Dataset entries
BEGIN

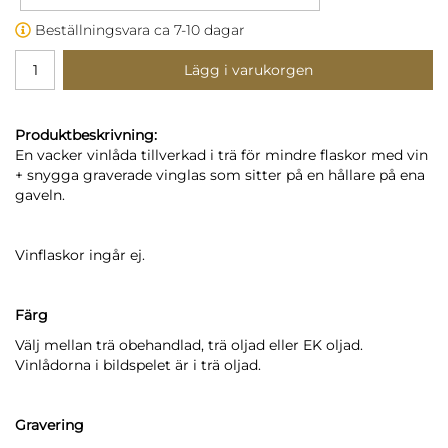
Beställningsvara ca 7-10 dagar
Lägg i varukorgen
Produktbeskrivning:
En vacker vinlåda tillverkad i trä för mindre flaskor med vin
+ snygga graverade vinglas som sitter på en hållare på ena
gaveln.
Vinflaskor ingår ej.
Färg
Välj mellan trä obehandlad, trä oljad eller EK oljad.
Vinlådorna i bildspelet är i trä oljad.
Gravering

END

Reproduce verbatim only the lines from the one holding "Välj mellan trä" through the end of the records.

§ ANSWER SECTION:
Välj mellan trä obehandlad, trä oljad eller EK oljad.
Vinlådorna i bildspelet är i trä oljad.
Gravering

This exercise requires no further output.